By Hashem Kalantari

TEHRAN (Reuters) - Iran said it will use domestically produced uranium concentrates for the first time at a key nuclear facility on Sunday, signaling determination to push ahead with its atomic work a day before talks with world powers.

The move appeared designed to show that Iran will not back down in a long-running dispute over its nuclear program ahead of the December 6-7 meeting in Geneva.

Iran says its nuclear program is aimed at power generation but the West suspects Tehran wants to make atom bombs.

Iran's nuclear energy chief, Ali Akbar Salehi, said the Islamic state was making rapid technological progress, despite tougher sanctions introduced by the United Nations and the West.

"No matter how much effort they put into their sanctions and in creating all sorts of hindrances our nuclear activities will proceed," he told a televised news conference.

Western powers want Iran to suspend uranium enrichment activity, which can have both civilian and military purposes. Tehran has ruled this out.

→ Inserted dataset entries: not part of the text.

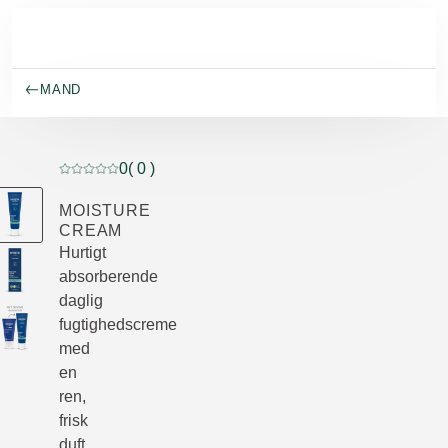
Spring til hovedindhold
MAND
0
( 0 )
Current rating: 0 out of 5 stars rated by 0 customers
MOISTURE
CREAM
Hurtigt
absorberende
daglig
fugtighedscreme
med
en
ren,
frisk
duft.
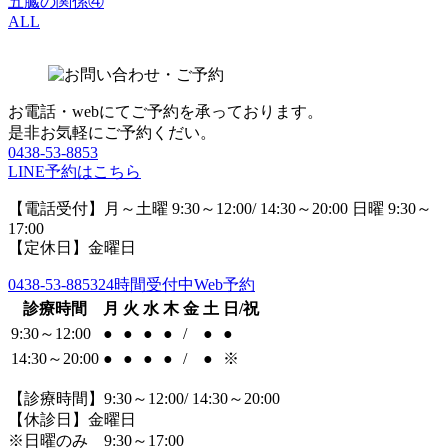
五臓の関係④
ALL
お電話・webにてご予約を承っております。
是非お気軽にご予約くだい。
0438-53-8853
LINE予約はこちら
【電話受付】月～土曜 9:30～12:00/ 14:30～20:00 日曜 9:30～
17:00
【定休日】金曜日
0438-53-8853
24時間受付中Web予約
診療時間
月
火
水
木
金
土
日/祝
9:30～12:00
●
●
●
●
/
●
●
14:30～20:00
●
●
●
●
/
●
※
【診療時間】9:30～12:00/ 14:30～20:00
【休診日】金曜日
※日曜のみ 9:30～17:00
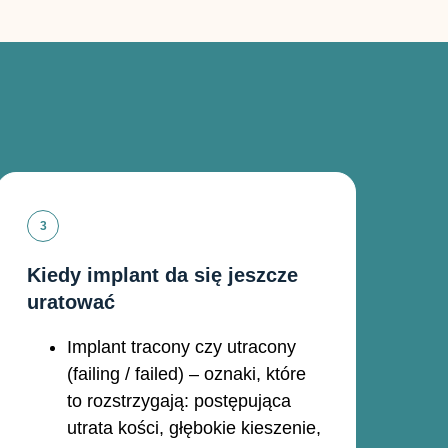
Kiedy implant da się jeszcze
uratować
Implant tracony czy utracony
(failing / failed) – oznaki, które
to rozstrzygają: postępująca
utrata kości, głębokie kieszenie,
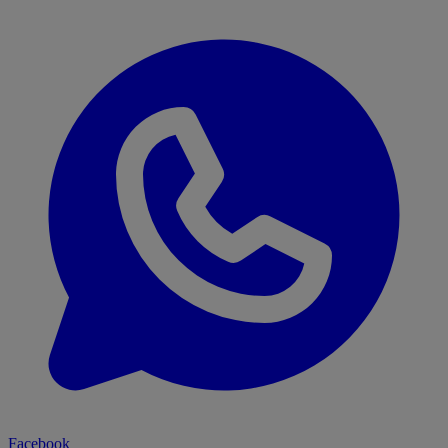
Facebook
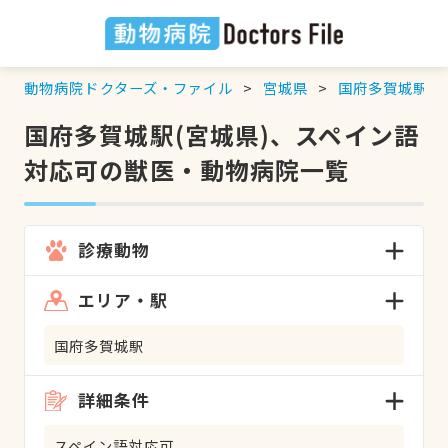
動物病院ドクターズ・ファイル
宮城県
国府多賀城駅
国府多賀城駅(宮城県)、スペイン語
対応可の獣医・動物病院一覧
診療動物
エリア・駅
国府多賀城駅
詳細条件
スペイン語対応可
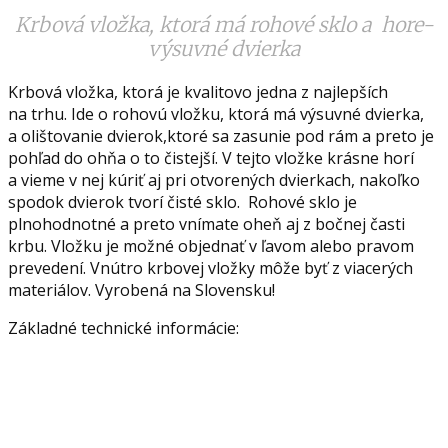
Krbová vložka, ktorá má rohové sklo a hore-
výsuvné dvierka
Krbová vložka, ktorá je kvalitovo jedna z najlepších
na trhu. Ide o rohovú vložku, ktorá má výsuvné dvierka,
a olištovanie dvierok,ktoré sa zasunie pod rám a preto je
pohľad do ohňa o to čistejší. V tejto vložke krásne horí
a vieme v nej kúriť aj pri otvorených dvierkach, nakoľko
spodok dvierok tvorí čisté sklo. Rohové sklo je
plnohodnotné a preto vnímate oheň aj z bočnej časti
krbu. Vložku je možné objednať v ľavom alebo pravom
prevedení. Vnútro krbovej vložky môže byť z viacerých
materiálov. Vyrobená na Slovensku!
Základné technické informácie:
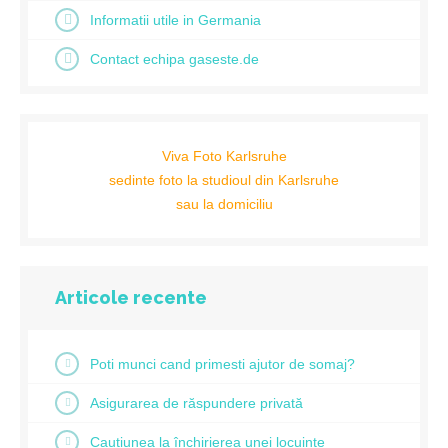
Informatii utile in Germania
Contact echipa gaseste.de
Viva Foto Karlsruhe
sedinte foto la studioul din Karlsruhe
sau la domiciliu
Articole recente
Poti munci cand primesti ajutor de somaj?
Asigurarea de răspundere privată
Cauțiunea la închirierea unei locuințe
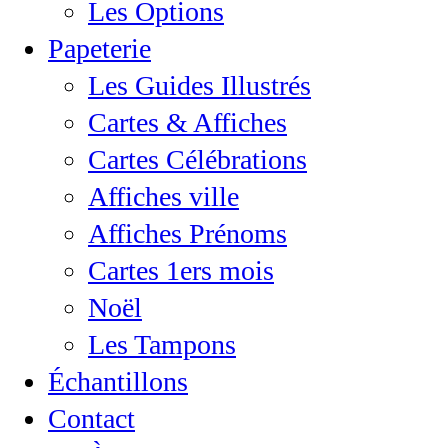
Les Options
Papeterie
Les Guides Illustrés
Cartes & Affiches
Cartes Célébrations
Affiches ville
Affiches Prénoms
Cartes 1ers mois
Noël
Les Tampons
Échantillons
Contact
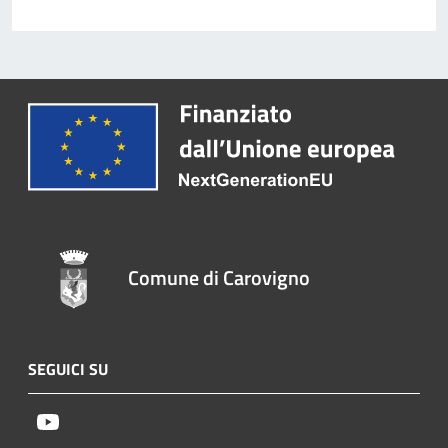
Comune di Carovigno
SEGUICI SU
Youtube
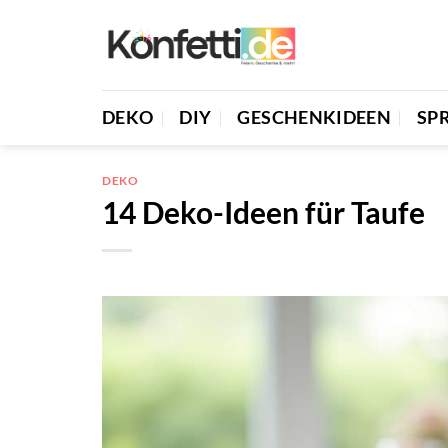
Zum
Inhalt
springen
DEKO
DIY
GESCHENKIDEEN
SP
DEKO
14 Deko-Ideen für Taufe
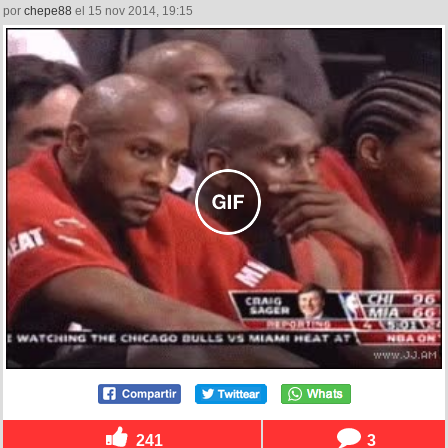
por
chepe88
el 15 nov 2014, 19:15
241
3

Western diplomats say the sanctions are hurting Iran's oil-dependent economy and they hope this will persuade it to enter serious negotiations about its nuclear program.

But analysts expect no breakthrough in Geneva, the first such meeting in over a year. At most, they believe, it may lead to more meetings.

Last week's killing of an Iranian nuclear scientist in Tehran, which Iran has blamed on Western intelligence services, may also cloud the atmosphere for dialogue in the Swiss city.

"Once again I am telling the ill wishers and international criminals ... that we are here and we are resisting and will continue our resistance," Salehi said.

He made the comment as he announced that Iranian experts would use yellowcake, a uranium concentrate powder, processed in the country, at the Isfahan conversion plant.

The country has previously used yellowcake bought from South Africa in the 1970s, but some Western analysts have said Iran may be close to exhausting its supply of the material.

"The first consignment of yellowcake from (the city of) Bandar Abbas was received today at the Isfahan nuclear site. Of course, the whole process was under the supervision of the IAEA (International Atomic Energy Agency)," Salehi said.

The enriched uranium required for use in reactors or weapons is produced in centrifuges that spin uranium hexafluoride gas at high speeds. The gas is derived in a reaction from yellowcake.